The matrix sign function can be written as

\[\text{sgn}(A) = A(A^2)^{-1/2},\]

as long as \(A\) does not have any pure-imaginary eigenvalues.

type SignScaling

An enum which can be set to one of

  • SIGN_SCALE_NONE
  • SIGN_SCALE_DET
  • SIGN_SCALE_FROB
template<>
type SignCtrl<Real>
int maxIts
Real tol
Real power
SignScaling scaling
bool progress
template<>
type SignCtrl<Base<F>>

A particular case where the datatype is the base of the potentially complex datatype F.

void Sign(Matrix<F> &A, SignCtrl<Base<F>> signCtrl = SignCtrl<Base<F>>())
void Sign(DistMatrix<F> &A, SignCtrl<Base<F>> signCtrl = SignCtrl<Base<F>>())
void Sign(Matrix<F> &A, Matrix<F> &N, SignCtrl<Base<F>> signCtrl = SignCtrl<Base<F>>())
void Sign(DistMatrix<F> &A, DistMatrix<F> &N, SignCtrl<Base<F>> signCtrl = SignCtrl<Base<F>>())

Compute the matrix sign through a globally-convergent Newton iteration scaled with the Frobenius norm of the iterate and its inverse.
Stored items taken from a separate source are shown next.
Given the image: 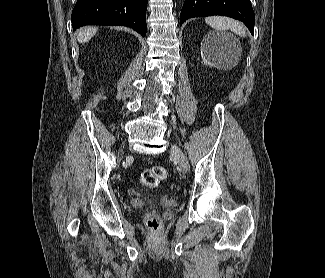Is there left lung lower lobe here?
Returning <instances> with one entry per match:
<instances>
[{
    "label": "left lung lower lobe",
    "mask_w": 325,
    "mask_h": 278,
    "mask_svg": "<svg viewBox=\"0 0 325 278\" xmlns=\"http://www.w3.org/2000/svg\"><path fill=\"white\" fill-rule=\"evenodd\" d=\"M223 15L242 21L254 31V11L250 0H185L180 14V26L188 18Z\"/></svg>",
    "instance_id": "obj_1"
}]
</instances>
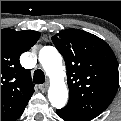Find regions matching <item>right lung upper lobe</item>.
<instances>
[{"label": "right lung upper lobe", "instance_id": "1", "mask_svg": "<svg viewBox=\"0 0 121 121\" xmlns=\"http://www.w3.org/2000/svg\"><path fill=\"white\" fill-rule=\"evenodd\" d=\"M33 30L1 29V121H15L21 116L34 92L30 70L19 58L39 39Z\"/></svg>", "mask_w": 121, "mask_h": 121}]
</instances>
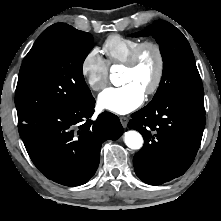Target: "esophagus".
<instances>
[{
	"label": "esophagus",
	"instance_id": "esophagus-1",
	"mask_svg": "<svg viewBox=\"0 0 221 221\" xmlns=\"http://www.w3.org/2000/svg\"><path fill=\"white\" fill-rule=\"evenodd\" d=\"M120 122H121V124H122L123 127H127L128 118L125 117V116H121V117H120Z\"/></svg>",
	"mask_w": 221,
	"mask_h": 221
}]
</instances>
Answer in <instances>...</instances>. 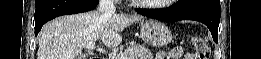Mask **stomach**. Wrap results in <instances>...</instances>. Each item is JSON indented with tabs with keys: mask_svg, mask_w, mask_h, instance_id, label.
Returning <instances> with one entry per match:
<instances>
[{
	"mask_svg": "<svg viewBox=\"0 0 261 59\" xmlns=\"http://www.w3.org/2000/svg\"><path fill=\"white\" fill-rule=\"evenodd\" d=\"M142 40L154 47H163L173 40V36L169 28L162 22L157 20H146L141 23Z\"/></svg>",
	"mask_w": 261,
	"mask_h": 59,
	"instance_id": "stomach-1",
	"label": "stomach"
}]
</instances>
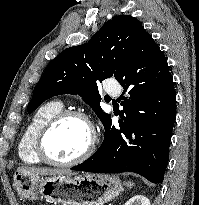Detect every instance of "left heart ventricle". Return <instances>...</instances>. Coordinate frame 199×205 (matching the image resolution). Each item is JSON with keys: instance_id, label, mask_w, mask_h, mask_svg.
<instances>
[{"instance_id": "obj_1", "label": "left heart ventricle", "mask_w": 199, "mask_h": 205, "mask_svg": "<svg viewBox=\"0 0 199 205\" xmlns=\"http://www.w3.org/2000/svg\"><path fill=\"white\" fill-rule=\"evenodd\" d=\"M89 142L86 124L77 118L61 121L46 139L48 154L57 160H69L81 154Z\"/></svg>"}]
</instances>
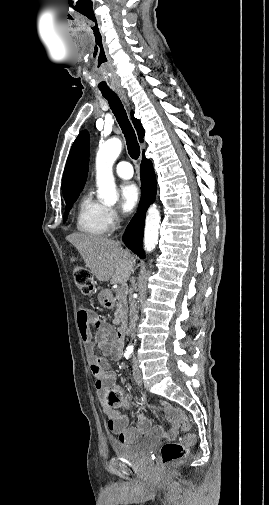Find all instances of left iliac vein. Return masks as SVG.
<instances>
[{"label":"left iliac vein","mask_w":269,"mask_h":505,"mask_svg":"<svg viewBox=\"0 0 269 505\" xmlns=\"http://www.w3.org/2000/svg\"><path fill=\"white\" fill-rule=\"evenodd\" d=\"M133 378L138 386L142 385V374L136 363L133 364Z\"/></svg>","instance_id":"1"}]
</instances>
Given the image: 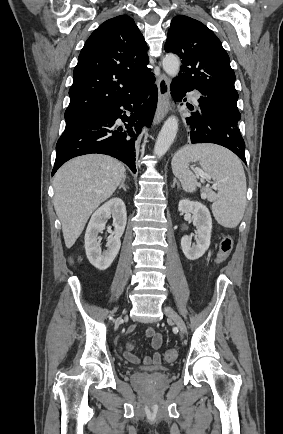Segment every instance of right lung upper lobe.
I'll list each match as a JSON object with an SVG mask.
<instances>
[{
  "label": "right lung upper lobe",
  "mask_w": 283,
  "mask_h": 434,
  "mask_svg": "<svg viewBox=\"0 0 283 434\" xmlns=\"http://www.w3.org/2000/svg\"><path fill=\"white\" fill-rule=\"evenodd\" d=\"M147 50L131 17L121 15L102 23L80 52L65 119L99 110L134 91L151 73Z\"/></svg>",
  "instance_id": "1"
}]
</instances>
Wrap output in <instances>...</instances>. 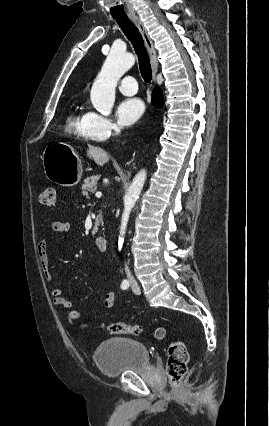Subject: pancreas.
<instances>
[{
	"label": "pancreas",
	"mask_w": 269,
	"mask_h": 426,
	"mask_svg": "<svg viewBox=\"0 0 269 426\" xmlns=\"http://www.w3.org/2000/svg\"><path fill=\"white\" fill-rule=\"evenodd\" d=\"M99 179H100L99 175H94L84 180V184L82 185V194L86 196V198H89L90 194L95 193V191L97 190V182ZM101 222H102V215L100 213L96 218L95 226L92 230L93 235L98 232V226L100 225Z\"/></svg>",
	"instance_id": "pancreas-1"
}]
</instances>
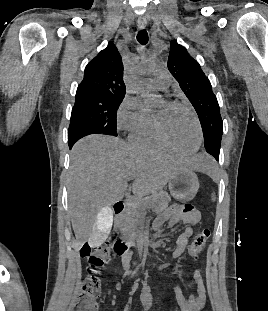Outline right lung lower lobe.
<instances>
[{"instance_id": "1", "label": "right lung lower lobe", "mask_w": 268, "mask_h": 311, "mask_svg": "<svg viewBox=\"0 0 268 311\" xmlns=\"http://www.w3.org/2000/svg\"><path fill=\"white\" fill-rule=\"evenodd\" d=\"M90 134H94V133L89 129H81L73 133L72 135H68L69 148L71 149L74 143L78 141L80 138L90 135Z\"/></svg>"}]
</instances>
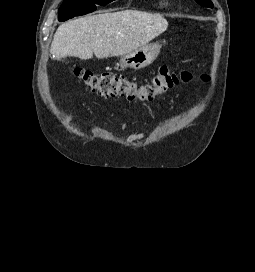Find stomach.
Returning a JSON list of instances; mask_svg holds the SVG:
<instances>
[{"mask_svg": "<svg viewBox=\"0 0 255 272\" xmlns=\"http://www.w3.org/2000/svg\"><path fill=\"white\" fill-rule=\"evenodd\" d=\"M161 50V45L147 44L139 47L125 55L120 59V62L116 65L115 69L125 70V69H141L150 65L159 55Z\"/></svg>", "mask_w": 255, "mask_h": 272, "instance_id": "1", "label": "stomach"}]
</instances>
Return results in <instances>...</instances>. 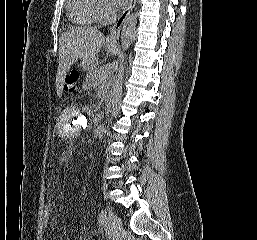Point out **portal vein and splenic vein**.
Listing matches in <instances>:
<instances>
[{
	"label": "portal vein and splenic vein",
	"instance_id": "1",
	"mask_svg": "<svg viewBox=\"0 0 257 240\" xmlns=\"http://www.w3.org/2000/svg\"><path fill=\"white\" fill-rule=\"evenodd\" d=\"M104 80H106V79H101V82L104 81Z\"/></svg>",
	"mask_w": 257,
	"mask_h": 240
}]
</instances>
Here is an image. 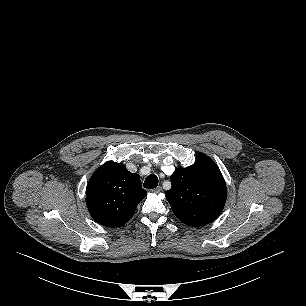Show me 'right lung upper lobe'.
<instances>
[{
	"label": "right lung upper lobe",
	"instance_id": "1",
	"mask_svg": "<svg viewBox=\"0 0 306 306\" xmlns=\"http://www.w3.org/2000/svg\"><path fill=\"white\" fill-rule=\"evenodd\" d=\"M147 193L138 174L125 165L108 161L91 176L86 188V204L92 218L106 227L123 226Z\"/></svg>",
	"mask_w": 306,
	"mask_h": 306
}]
</instances>
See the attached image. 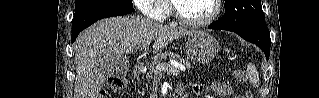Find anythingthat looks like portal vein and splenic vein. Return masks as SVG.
Returning a JSON list of instances; mask_svg holds the SVG:
<instances>
[{
  "mask_svg": "<svg viewBox=\"0 0 319 98\" xmlns=\"http://www.w3.org/2000/svg\"><path fill=\"white\" fill-rule=\"evenodd\" d=\"M150 40H146L142 43V48H146L149 44H150ZM170 72L173 75H178L179 71H178V65L177 64H165V63H161L159 64L156 69L155 72L159 73V72Z\"/></svg>",
  "mask_w": 319,
  "mask_h": 98,
  "instance_id": "1",
  "label": "portal vein and splenic vein"
}]
</instances>
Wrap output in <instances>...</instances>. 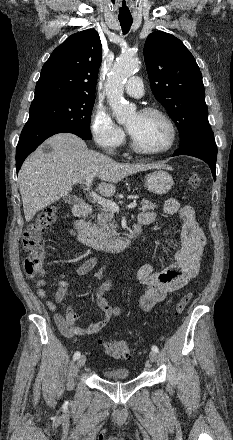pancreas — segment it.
Wrapping results in <instances>:
<instances>
[{
  "mask_svg": "<svg viewBox=\"0 0 233 440\" xmlns=\"http://www.w3.org/2000/svg\"><path fill=\"white\" fill-rule=\"evenodd\" d=\"M140 210L151 211L156 208L155 203H151L148 200L143 199L141 202ZM97 224L93 226L96 235L102 240H109L113 236H117V224L114 220V211L108 208H103L99 211L97 217Z\"/></svg>",
  "mask_w": 233,
  "mask_h": 440,
  "instance_id": "1",
  "label": "pancreas"
}]
</instances>
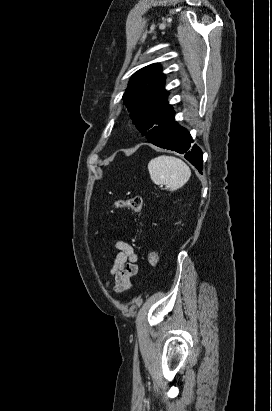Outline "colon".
<instances>
[{
  "label": "colon",
  "mask_w": 272,
  "mask_h": 411,
  "mask_svg": "<svg viewBox=\"0 0 272 411\" xmlns=\"http://www.w3.org/2000/svg\"><path fill=\"white\" fill-rule=\"evenodd\" d=\"M117 208L131 209L135 214L140 215L143 210V199L140 196H134L126 199H119L114 203ZM148 262L151 266L157 267L159 265V257L155 252H150L147 256Z\"/></svg>",
  "instance_id": "5ec220e1"
}]
</instances>
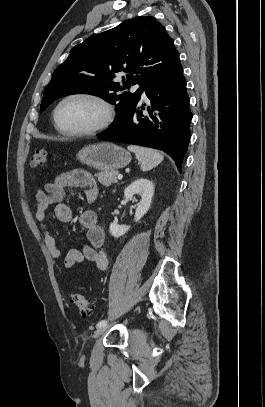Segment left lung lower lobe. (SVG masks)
<instances>
[{
    "instance_id": "obj_1",
    "label": "left lung lower lobe",
    "mask_w": 265,
    "mask_h": 407,
    "mask_svg": "<svg viewBox=\"0 0 265 407\" xmlns=\"http://www.w3.org/2000/svg\"><path fill=\"white\" fill-rule=\"evenodd\" d=\"M145 91L152 109L163 112L159 114L161 122L150 109V117L145 116V107L137 105L123 122L99 134L98 138L162 150L182 171V161L191 137L192 113L181 63L166 76L150 82Z\"/></svg>"
}]
</instances>
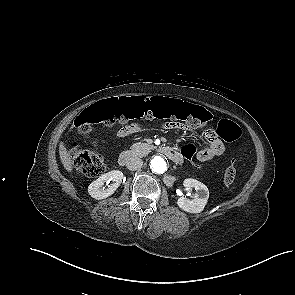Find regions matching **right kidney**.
I'll use <instances>...</instances> for the list:
<instances>
[{
    "label": "right kidney",
    "instance_id": "1",
    "mask_svg": "<svg viewBox=\"0 0 295 295\" xmlns=\"http://www.w3.org/2000/svg\"><path fill=\"white\" fill-rule=\"evenodd\" d=\"M123 179V173L119 170H112L108 173L101 175L98 179L94 180L88 186L89 195L96 199L101 200L109 197L114 193V191L120 186ZM112 181V184L108 185L105 189L103 185L109 184Z\"/></svg>",
    "mask_w": 295,
    "mask_h": 295
}]
</instances>
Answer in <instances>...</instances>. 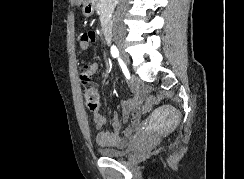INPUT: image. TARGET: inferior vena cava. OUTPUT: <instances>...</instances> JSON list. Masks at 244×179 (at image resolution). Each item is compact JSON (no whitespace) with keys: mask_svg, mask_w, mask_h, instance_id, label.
Here are the masks:
<instances>
[{"mask_svg":"<svg viewBox=\"0 0 244 179\" xmlns=\"http://www.w3.org/2000/svg\"><path fill=\"white\" fill-rule=\"evenodd\" d=\"M121 12H117L116 14V20L114 22V34H118V32H122L123 26L121 24V20L119 18Z\"/></svg>","mask_w":244,"mask_h":179,"instance_id":"1","label":"inferior vena cava"}]
</instances>
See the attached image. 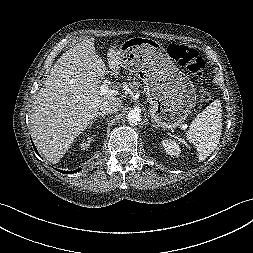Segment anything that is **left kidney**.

Optionally return the full decomposition, \(A=S N\), where \(A\) is overwritten by \(S\).

void HermitianSign(UpperOrLower uplo, Matrix<F> &A)
void HermitianSign(UpperOrLower uplo, DistMatrix<F> &A)
void HermitianSign(UpperOrLower uplo, Matrix<F> &A, Matrix<F> &N)
void HermitianSign(UpperOrLower uplo, DistMatrix<F> &A, DistMatrix<F> &N)

Compute the Hermitian EVD, replace the eigenvalues with their sign, and then reform the matrix. Optionally return the full decomposition, \(A=SN\), where \(A\) is overwritten by \(S\). Note that this will also be a polar decomposition.